Librarian’s General Order No. 1179 outlines the work of the new Staff Advisory Committee, which advises the Librarian and other administrative officers of the Library in matters of immediate interest to the staff. The Committee will forward suggestions from Library staff to administrators, study personnel problems and report conclusions, and give, in response to requests from the Library administration, “advisory opinions” on problems affecting personnel and similar matters.
Allen Tate, poet and critic, accepts Librarian Archibald MacLeish’s invitation to become the Library’s Consultant in Poetry. The appointment of Tate, a well-established man of letters, signals the Librarian’s wish to improve the Library’s poetry and literature programs as well as its literary collections.
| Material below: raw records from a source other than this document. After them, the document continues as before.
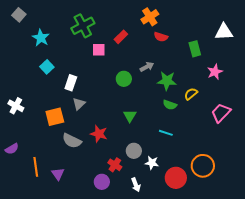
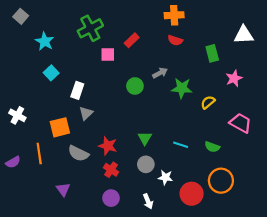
orange cross: (150, 17) -> (174, 15), moved, turned 30
green semicircle: (170, 105) -> (212, 147), moved
pink trapezoid: (221, 113) -> (241, 123), turned 75
green triangle: (130, 116) -> (145, 138), moved
red cross: (115, 165) -> (111, 170), moved
orange line: (36, 167) -> (39, 153), moved

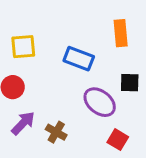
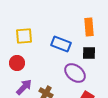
black square: (130, 83) -> (89, 53), moved

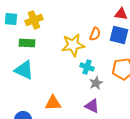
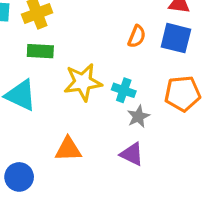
green rectangle: (27, 43) -> (40, 51), moved
yellow star: (73, 45) -> (83, 82), moved

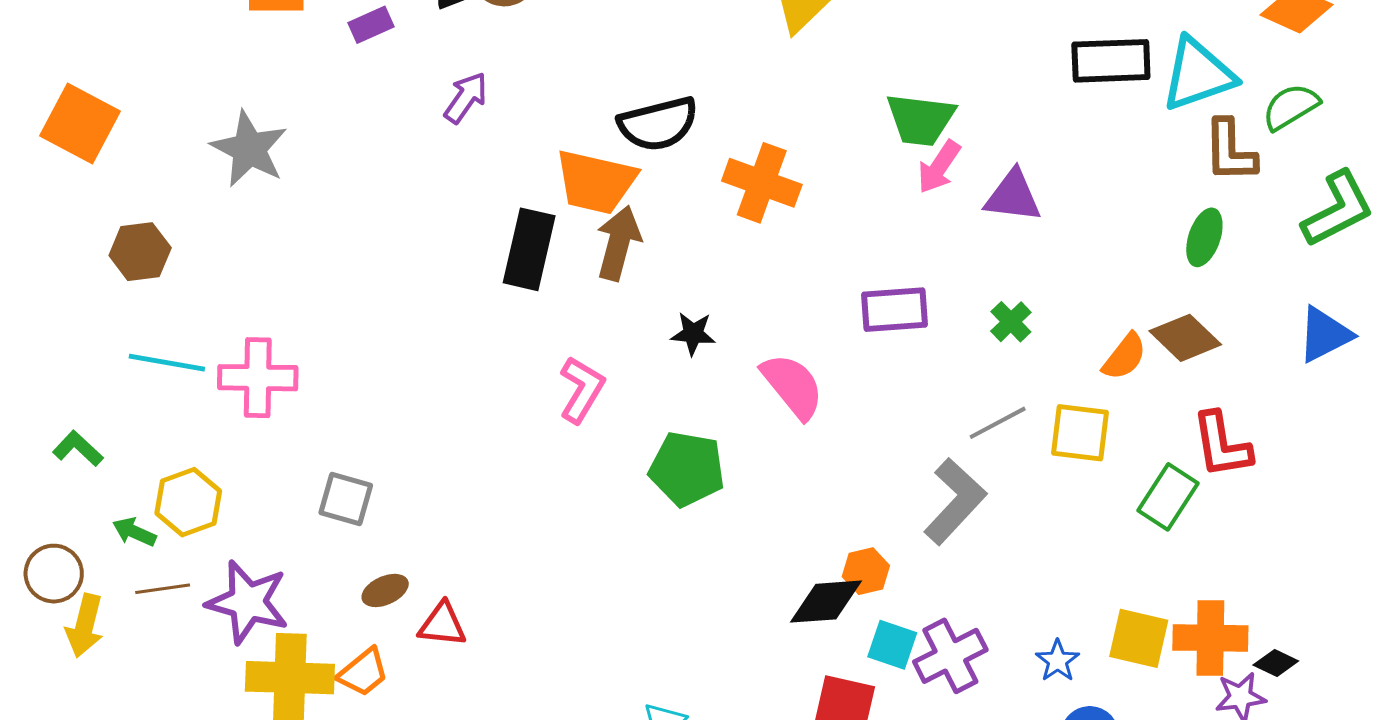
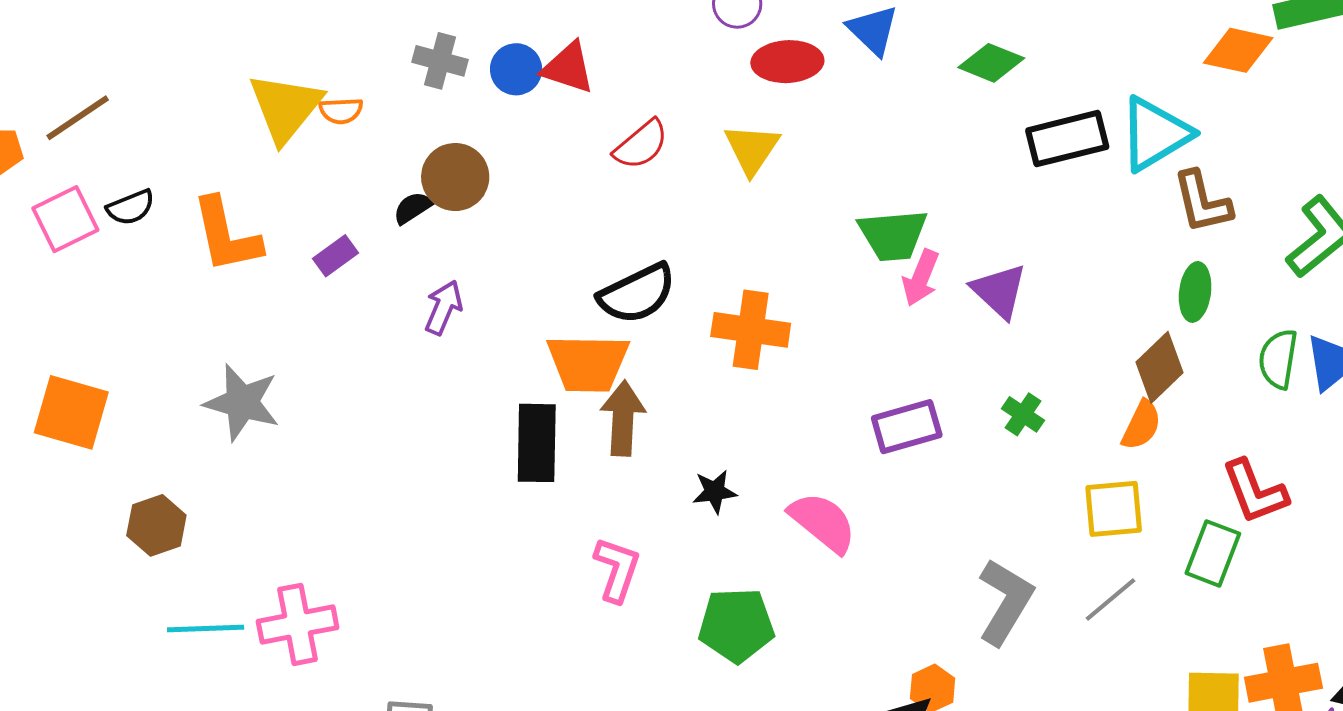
green semicircle: (1291, 107) -> (1278, 359), moved, turned -38
purple triangle: (1013, 196) -> (999, 291), turned 48
brown diamond: (1185, 338) -> (1159, 367), moved, turned -76
gray line: (998, 423) -> (1111, 599), moved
Lawrence G. Wroth, Librarian of the John Carter Brown Library at Brown University and consultant in the acquisition of rare books for the Library of Congress, writes Librarian Archibald MacLeish that Lessing J. Rosenwald, the distinguished bibliophile, has agreed to give his Blake collection to the Library. The collection is an assemblage of books, plates, proofs, and engravings relating to the works of William Blake, the English poet, painter, and philosopher.
Librarian’s General Order No. 1202 announces a new publication, the Quarterly Journal of Current Acquisitions. Archibald MacLeish hopes that the journal will offer its "principal clients a more appetizing account" of Library holdings.
The Librarian appoints Robert Penn Warren as Consultant in Poetry and editor of the Quarterly Journal of Current Acquisitions.
The Librarian writes Major General Alexander D. Surles to ask if the United States War Department will transfer to the Library of Congress its older recordings of news broadcasts. “We are gradually accumulating in the Library an important collection of documentary recordings and we should regard these recordings of news broadcasts as a very valuable addition to our collection.” The War Department’s Colonel Stanley J. Grogan responds on July 20, 1944, that the Librarian’s suggestion is “an excellent one.”
The White House sends Archibald MacLeish a telegram to inform him that President Franklin D. Roosevelt wants the Librarian to move ahead with the appointment of a new Register of Copyrights.
Wearying of his job and wishing to play a more direct and active role in the war, Archibald MacLeish resigns as Librarian of Congress. President Franklin D. Roosevelt immediately appoints him Assistant Secretary of State for Cultural and Public Affairs.
Luther Harris Evans, Chief Assistant Librarian, is appointed Acting Librarian of Congress.